Иду поселили тут же, в доме, в половине для работников, в небольшой комнате, в которой стояли по обе стороны от двери две металлические кровати. Посередине, возле узкого окна, громоздился грубо сколоченный стол из неотёсанных досок с грязно-жёлтой небрежно наброшенной скатертью. На столе валялась пустая пачка от Choco Pie и пара дешёвых сигарет, спички и керосиновая лампа. Вместо шкафа для одежды были протянуты верёвки в обеих углах комнаты возле двери. На одной из них, справа, болтались какие-то штаны и халаты. Идина верёвка и кровать были слева.

– Твои шмотки, – Наталья небрежно бросила на Идину кровать комок вещей. Дашка сёдня коров пасёт, завтра с ней пошуруете в тайгу за клюквой. А ща переодевайся и ко мне на кухню, картофан чистить.

Ида брезгливо надела Натальины вещи, затянув своим ремнём от Gucci сваливавшиеся шерстяные трико, и выглянула в окно. Грязный двор, заваленный старыми досками в бурьяне, выглядел совсем неуютно. Возле забора возвышалась огромная ржавая бочка, как потом выяснилось, в неё возили воду из реки, которой потом пользовались в быту и даже пили. Другой воды не было.

Чистить картошку Ида не умела, это делала либо домработница, либо кухонный комбайн. Поэтому, пока ей удалось научиться счищать минимум кожуры, она получила две пощёчины от Натальи.

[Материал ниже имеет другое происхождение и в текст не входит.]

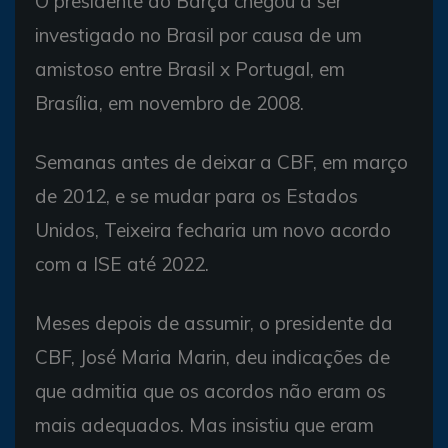
O presidente do Barça chegou a ser
investigado no Brasil por causa de um
amistoso entre Brasil x Portugal, em
Brasília, em novembro de 2008.
Semanas antes de deixar a CBF, em março
de 2012, e se mudar para os Estados
Unidos, Teixeira fecharia um novo acordo
com a ISE até 2022.
Meses depois de assumir, o presidente da
CBF, José Maria Marin, deu indicações de
que admitia que os acordos não eram os
mais adequados. Mas insistiu que eram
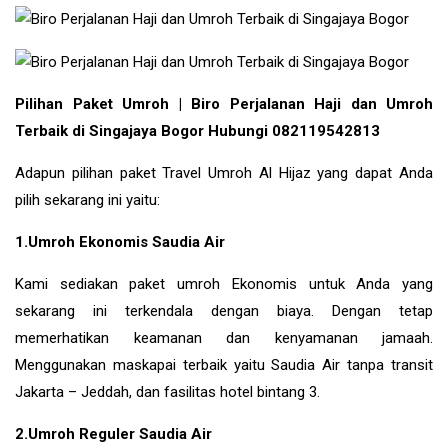
Pilihan Paket Umroh | Biro Perjalanan Haji dan Umroh
Terbaik di Singajaya Bogor Hubungi 082119542813
Adapun pilihan paket Travel Umroh Al Hijaz yang dapat Anda
pilih sekarang ini yaitu:
1.Umroh Ekonomis Saudia Air
Kami sediakan paket umroh Ekonomis untuk Anda yang
sekarang ini terkendala dengan biaya. Dengan tetap
memerhatikan keamanan dan kenyamanan jamaah.
Menggunakan maskapai terbaik yaitu Saudia Air tanpa transit
Jakarta – Jeddah, dan fasilitas hotel bintang 3.
2.Umroh Reguler Saudia Air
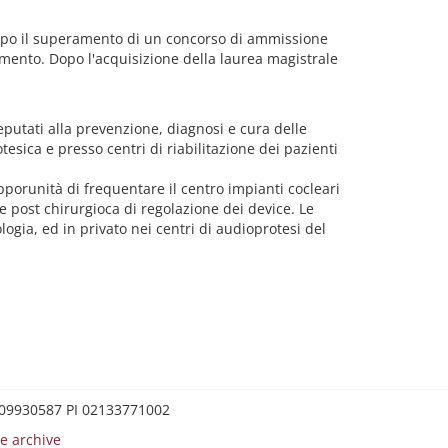
 dopo il superamento di un concorso di ammissione
onamento. Dopo l'acquisizione della laurea magistrale
deputati alla prevenzione, diagnosi e cura delle
tesica e presso centri di riabilitazione dei pazienti
pporunità di frequentare il centro impianti cocleari
se post chirurgioca di regolazione dei device. Le
gia, ed in privato nei centri di audioprotesi del
0209930587 PI 02133771002
e archive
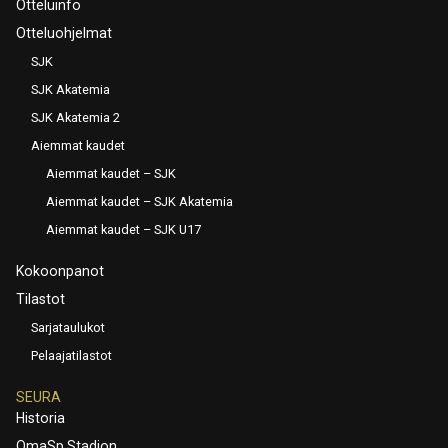
Otteluinfo
Otteluohjelmat
SJK
SJK Akatemia
SJK Akatemia 2
Aiemmat kaudet
Aiemmat kaudet – SJK
Aiemmat kaudet – SJK Akatemia
Aiemmat kaudet – SJK U17
Kokoonpanot
Tilastot
Sarjataulukot
Pelaajatilastot
SEURA
Historia
OmaSp Stadion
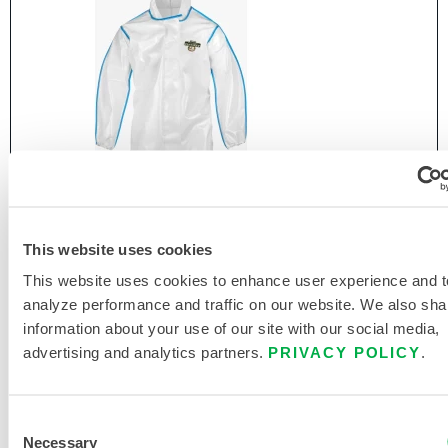
This website uses cookies
This website uses cookies to enhance user experience and t
analyze performance and traffic on our website. We also sha
information about your use of our site with our social media,
advertising and analytics partners.
PRIVACY POLICY
.
CHEMMAX® 2 COMBINAISON À COUTURES
LIÉES - CAPUCHE, POIGNETS ET CHEVILLES
ÉLASTIQUES
Consent
C2B428
Necessary
Selection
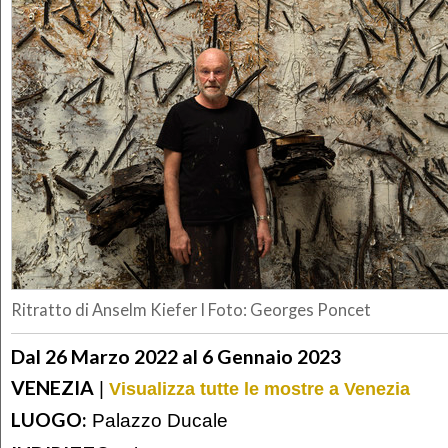
Ritratto di Anselm Kiefer I Foto: Georges Poncet
Dal 26 Marzo 2022 al 6 Gennaio 2023
VENEZIA
|
Visualizza tutte le mostre a Venezia
LUOGO:
Palazzo Ducale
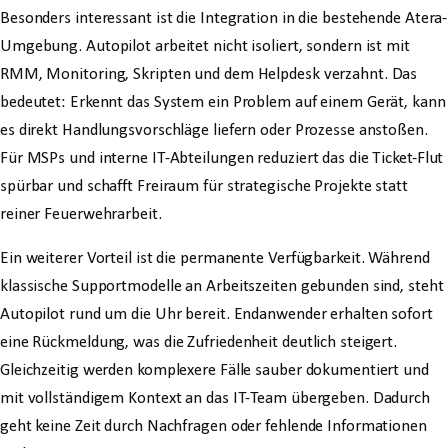
Besonders interessant ist die Integration in die bestehende Atera-
Umgebung. Autopilot arbeitet nicht isoliert, sondern ist mit
RMM, Monitoring, Skripten und dem Helpdesk verzahnt. Das
bedeutet: Erkennt das System ein Problem auf einem Gerät, kann
es direkt Handlungsvorschläge liefern oder Prozesse anstoßen.
Für MSPs und interne IT-Abteilungen reduziert das die Ticket-Flut
spürbar und schafft Freiraum für strategische Projekte statt
reiner Feuerwehrarbeit.
Ein weiterer Vorteil ist die permanente Verfügbarkeit. Während
klassische Supportmodelle an Arbeitszeiten gebunden sind, steht
Autopilot rund um die Uhr bereit. Endanwender erhalten sofort
eine Rückmeldung, was die Zufriedenheit deutlich steigert.
Gleichzeitig werden komplexere Fälle sauber dokumentiert und
mit vollständigem Kontext an das IT-Team übergeben. Dadurch
geht keine Zeit durch Nachfragen oder fehlende Informationen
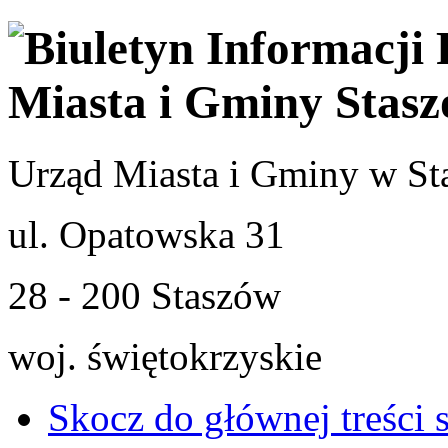
Urząd Miasta i Gminy w St
ul. Opatowska 31
28 - 200 Staszów
woj. świętokrzyskie
Skocz do głównej treści 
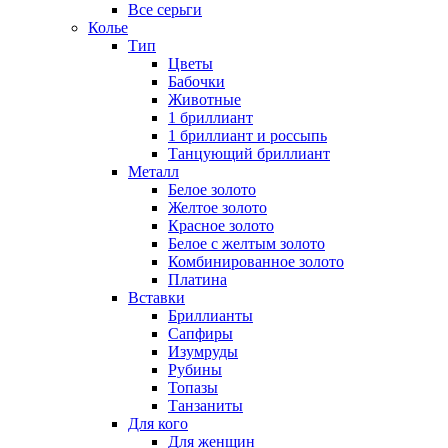
Все серьги
Колье
Тип
Цветы
Бабочки
Животные
1 бриллиант
1 бриллиант и россыпь
Танцующий бриллиант
Металл
Белое золото
Желтое золото
Красное золото
Белое с желтым золото
Комбинированное золото
Платина
Вставки
Бриллианты
Сапфиры
Изумруды
Рубины
Топазы
Танзаниты
Для кого
Для женщин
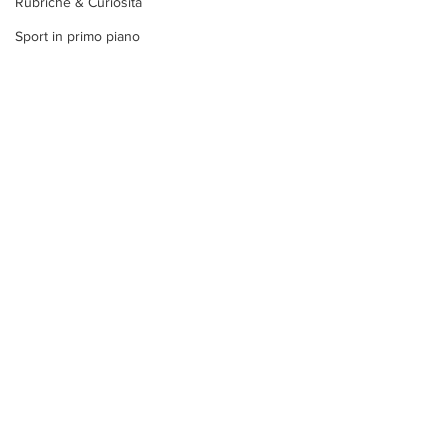
Rubriche & Curiosità
Sport in primo piano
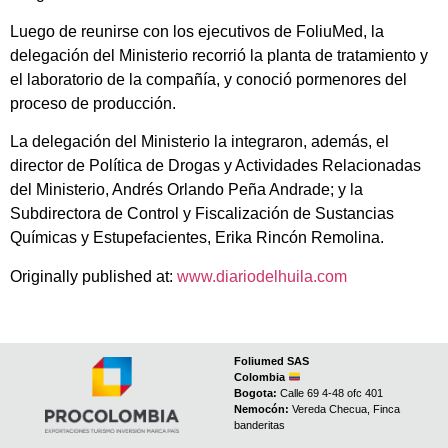
Luego de reunirse con los ejecutivos de FoliuMed, la
delegación del Ministerio recorrió la planta de tratamiento y
el laboratorio de la compañía, y conoció pormenores del
proceso de producción.
La delegación del Ministerio la integraron, además, el
director de Política de Drogas y Actividades Relacionadas
del Ministerio, Andrés Orlando Peña Andrade; y la
Subdirectora de Control y Fiscalización de Sustancias
Químicas y Estupefacientes, Erika Rincón Remolina.
Originally published at:
www.diariodelhuila.com
Foliumed SAS
Colombia
Bogota:
Calle 69 4-48 ofc 401
Nemocón:
Vereda Checua, Finca
banderitas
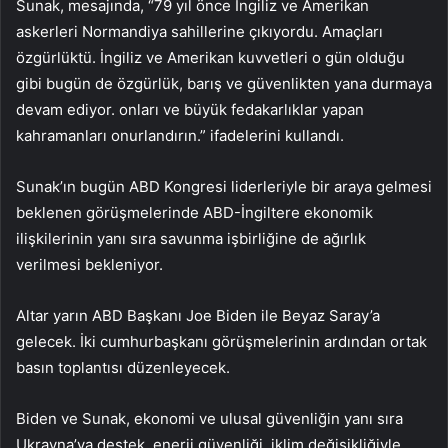
Sunak, mesajında, “79 yıl önce İngiliz ve Amerikan
askerleri Normandiya sahillerine çıkıyordu. Amaçları
özgürlüktü. İngiliz ve Amerikan kuvvetleri o gün olduğu
gibi bugün de özgürlük, barış ve güvenlikten yana durmaya
devam ediyor. onları ve büyük fedakarlıklar yapan
kahramanları onurlandırın.” ifadelerini kullandı.
Sunak’ın bugün ABD Kongresi liderleriyle bir araya gelmesi
beklenen görüşmelerinde ABD-İngiltere ekonomik
ilişkilerinin yanı sıra savunma işbirliğine de ağırlık
verilmesi bekleniyor.
Altar yarın ABD Başkanı Joe Biden ile Beyaz Saray’a
gelecek. İki cumhurbaşkanı görüşmelerinin ardından ortak
basın toplantısı düzenleyecek.
Biden ve Sunak, ekonomi ve ulusal güvenliğin yanı sıra
Ukrayna’ya destek, enerji güvenliği, iklim değişikliğiyle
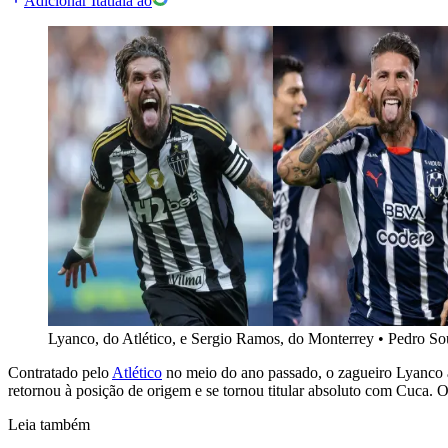
Adicionar Itatiaia ao
Lyanco, do Atlético, e Sergio Ramos, do Monterrey
•
Pedro So
Contratado pelo
Atlético
no meio do ano passado, o zagueiro Lyanco aos
retornou à posição de origem e se tornou titular absoluto com Cuca. O
Leia também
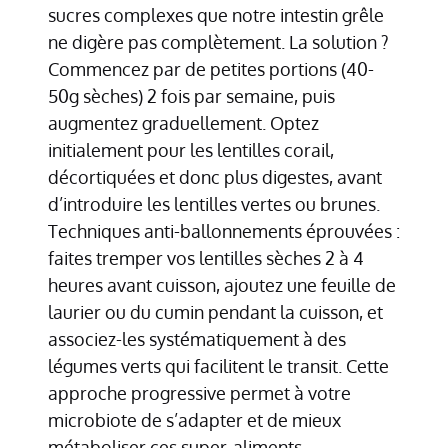
sucres complexes que notre intestin grêle
ne digère pas complètement. La solution ?
Commencez par de petites portions (40-
50g sèches) 2 fois par semaine, puis
augmentez graduellement. Optez
initialement pour les lentilles corail,
décortiquées et donc plus digestes, avant
d’introduire les lentilles vertes ou brunes.
Techniques anti-ballonnements éprouvées :
faites tremper vos lentilles sèches 2 à 4
heures avant cuisson, ajoutez une feuille de
laurier ou du cumin pendant la cuisson, et
associez-les systématiquement à des
légumes verts qui facilitent le transit. Cette
approche progressive permet à votre
microbiote de s’adapter et de mieux
métaboliser ces super-aliments.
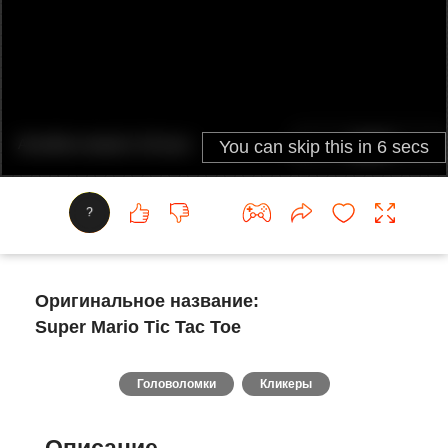
?
Оригинальное название:
Super Mario Tic Tac Toe
Головоломки
Кликеры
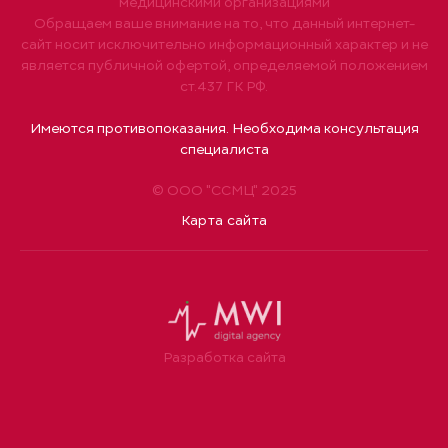
медицинскими организациями
Обращаем ваше внимание на то, что данный интернет-
сайт носит исключительно информационный характер и не
является публичной офертой, определяемой положением
ст.437 ГК РФ.
Имеются противопоказания. Необходима консультация
специалиста
© ООО "ССМЦ" 2025
Карта сайта
Разработка сайта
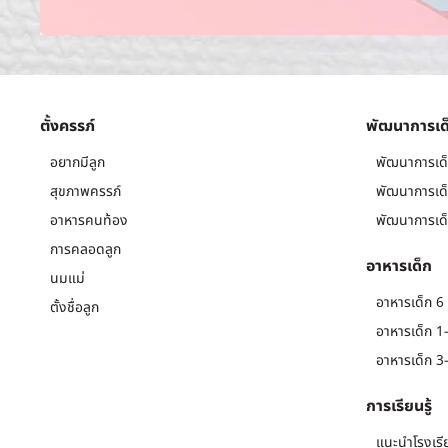
ตั้งครรภ์
พัฒนาการเด
อยากมีลูก
พัฒนาการเด็
สุขภาพครรภ์
พัฒนาการเด็
อาหารคนท้อง
พัฒนาการเด็
การคลอดลูก
อาหารเด็ก
นมแม่
อาหารเด็ก 6 
ตั้งชื่อลูก
อาหารเด็ก 1-
อาหารเด็ก 3-
การเรียนรู้
แนะนำโรงเรี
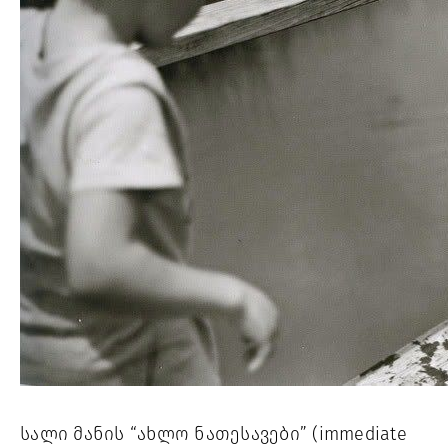
სალი მანის “ახლო ნათესავები” (immediate 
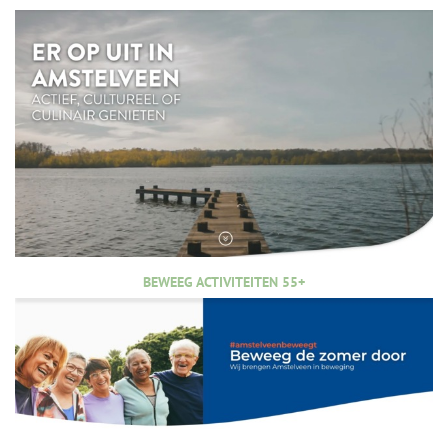
BEWEEG ACTIVITEITEN 55+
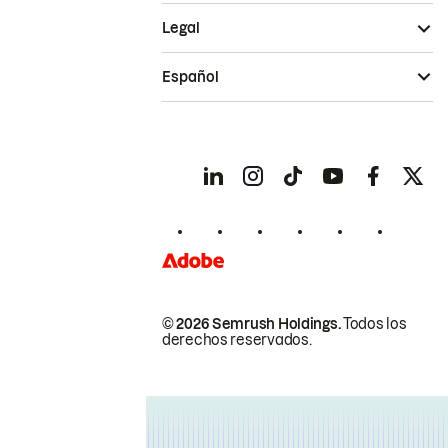
Legal
Español
© 2026 Semrush Holdings.
Todos los
derechos reservados.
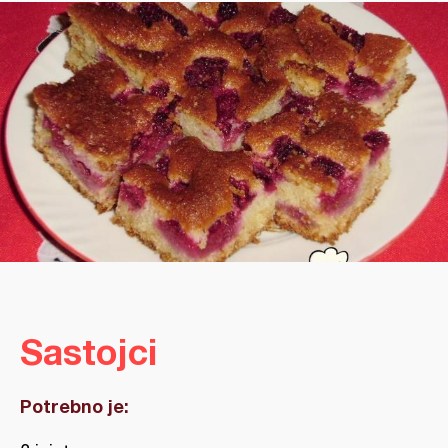
Sastojci
Potrebno je:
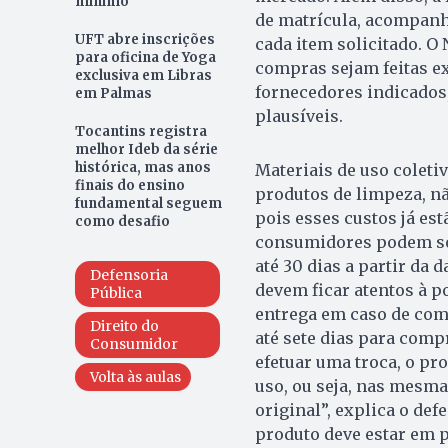
mínimo
de matrícula, acompanha
UFT abre inscrições
cada item solicitado. O
para oficina de Yoga
compras sejam feitas e
exclusiva em Libras
fornecedores indicados,
em Palmas
plausíveis.
Tocantins registra
melhor Ideb da série
histórica, mas anos
Materiais de uso coleti
finais do ensino
produtos de limpeza, nã
fundamental seguem
pois esses custos já e
como desafio
consumidores podem soli
até 30 dias a partir da
Defensoria
devem ficar atentos à po
Pública
entrega em caso de comp
Direito do
até sete dias para comp
Consumidor
efetuar uma troca, o pr
Volta às aulas
uso, ou seja, nas mesm
original”, explica o def
produto deve estar em p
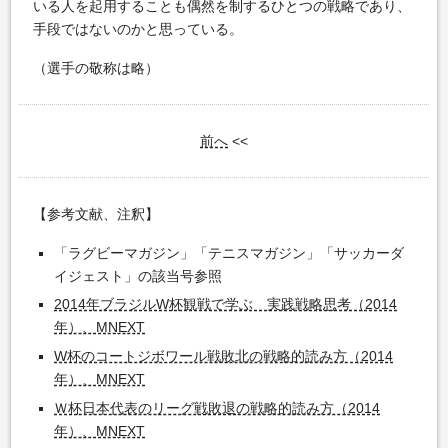
いる人を起用することも偶然を制するひとつの戦略であり、
手段ではないのかと思っている。
（選手の敬称は略）
前へ
<<
【参考文献、注釈】
「ラグビーマガジン」「テニスマガジン」「サッカーダ
イジェスト」の該当号参照
2014年ブラジルW杯観戦で学ぶ 実践戦略思考（2014
年）、MNEXT
W杯のコートジボワール戦敗北の戦略的読み方（2014
年）、MNEXT
Ｗ杯日本代表のリーグ戦敗退の戦略的読み方（2014
年）、MNEXT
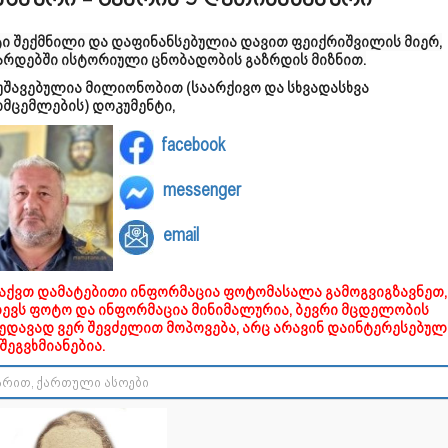
შაური - გვარის 9 ღვთისმსახური
ტი შექმნილი და დაფინანსებულია დავით ფეიქრიშვილის მიერ,
არდებში ისტორიული ცნობადობის გაზრდის მიზნით.
უშავებულია მილიონობით (საარქივო და სხვადასხვა
ომცემლების) დოკუმენტი,
facebook
messenger
email
გაქვთ დამატებითი ინფორმაცია ფოტომასალა გამოგვიგზავნეთ,
დევს ფოტო და ინფორმაცია მინიმალურია, ბევრი მცდელობის
ხედავად ვერ შევძელით მოპოვება, არც არავინ დაინტერესებულ
შეგვხმიანებია.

«Странно всё, какой-то пришелец, с какой-то галактики, – начала анализировать Ида, аккуратно счищая кожуру. – Всё так неправдоподобно с одной стороны и загадочно – с другой. Теперь – какие-то мерзкие люди… И ничего не понятно. Надо будет пообщаться со своей соседкой по комнате, может быть, она прояснит ситуацию».

Вечером пришла Даша, крупная молодая девка, круглолицая и добродушная. Она широкими уставшими глазами посмотрела на Иду:

– Чё, новенькая? Поди-кась из города?

– Из города. Ты как догадалась?

– Руки больно белые, не наработанные. Ничё, Наташка тебя быстро объездит. Мы здеся пашем, как лошади. Делу время, а потехе час. Я, вона, научилась даже охотиться, Васька иногда меня отправляет на сохатого. Говорит, что у меня рука лёгкая. Тока я ему не верю, самому, небось, неохота со зверем валандаться. Его же обрабатывать надо.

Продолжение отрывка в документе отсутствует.